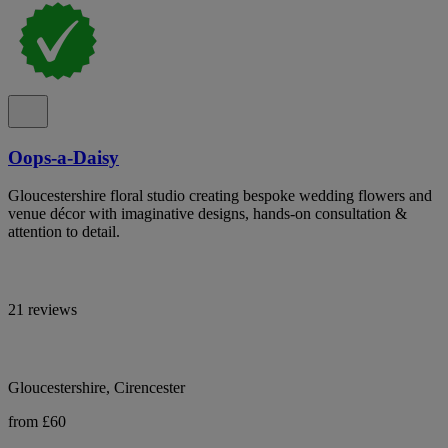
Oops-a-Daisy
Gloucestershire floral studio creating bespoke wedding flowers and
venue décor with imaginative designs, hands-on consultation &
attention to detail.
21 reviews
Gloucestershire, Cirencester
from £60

--

Every line in the data above that contains the word "Gloucestershire" should be copied.

Gloucestershire floral studio creating bespoke wedding flowers and
Gloucestershire, Cirencester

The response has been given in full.